In particolare, secondo la mappa realizzata da Coldiretti, nel Lazio i danni stimati dai soli cinghiali (100mila esemplari) superano i 10 milioni di euro e in alcuni casi riguardano anche l’80% del raccolto. Oltre 10 milioni di euro i danni stimati in Calabria. Un fenomeno che si sta espandendo anche ad aree prima meno frequentate come quelle del Trentino Alto Adige, Friuli Venezia Giulia (20mila esemplari) e in Valle d’Aosta dove i cinghiali si sono spinti fino a quote che superano i 2mila metri. Pesante la situazione in Emilia Romagna dove solo nel Reggiano si stimano almeno 50mila esemplari; “dramma” sul fronte seminativi (specie per mais e girasole) in Umbria con una popolazione stimata di circa 150mila cinghiali. Sei milioni di euro i danni in Basilicata e 5 in Piemonte.

Qui la superficie danneggiata nel 2023 è stata di 34.432 ettari. Colpiti anche l’Abruzzo (i capi superano ampiamente le 100mila unità) con 4,5 milioni di euro di risarcimenti richiesti nel 2022, il Molise (40mila cinghiali) e la Campania (stimati danni per circa oltre 4 milioni di euro). Critica la situazione in Sardegna soprattutto a ridosso delle aree protette mentre in Sicilia non ci sono territori immuni e salgono i costi per la difesa, come i recinti elettrici. In Liguria da tempo i cinghiali si sono spinti fino alla costa e tanti i danni non solo alle colture ma anche ai tipici muretti a secco. Nelle Marche il 75% dei danni in agricoltura da fauna selvatica è causato dai cinghiali. Tra risarcimenti alle aziende agricole e da incidenti stradali la Regione spende circa 2 milioni di euro all’anno.
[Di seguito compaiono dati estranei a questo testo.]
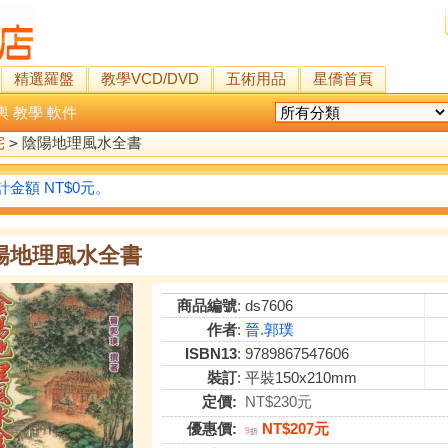
精選羅盤
教學VCD/DVD
五術用品
星僑首頁
輿
教學
軟件
宅
>
陰陽地理風水全書
金額 NT$0元。
陽地理風水全書
商品編號
: ds7606
作者
:
晉.郭璞
ISBN13
: 9789867547606
裝訂
: 平裝150x210mm
定價:
NT$230元
優惠價:
NT$207元
9
折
Risarcimenti, lamentano gli agricoltori, che arrivano spesso dopo molti anni e solo in minima parte. “Non coprono mai il valore reale del prodotto distrutto, con la conseguenza – rileva Coldiretti – che molti rinunciano a denunciare”. Cinghiali e fauna selvativa anche causa di incidenti, 170 nel 2023, ricorda l’associazione agricola, secondo l’analisi su dati Asaps, in aumento dell’8% rispetto all’anno precedente. A questo si aggiunge l’allarme della peste suina africana, non trasmissibile all’uomo, che i cinghiali, ricorda Coldiretti, rischiano di diffondere nelle campagne mettendo in pericolo gli allevamenti suinicoli e con essi un settore che, tra produzione e indotto, vale circa 20 miliardi di euro e dà lavoro a centomila persone. Da qui la richiesta dalle Assemblee Coldiretti “di mettere un freno immediato alla proliferazione dei selvatici, dando la possibilità agli agricoltori di difendere le proprie terre. Mancano, infatti, i piani regionali straordinari di contenimento”.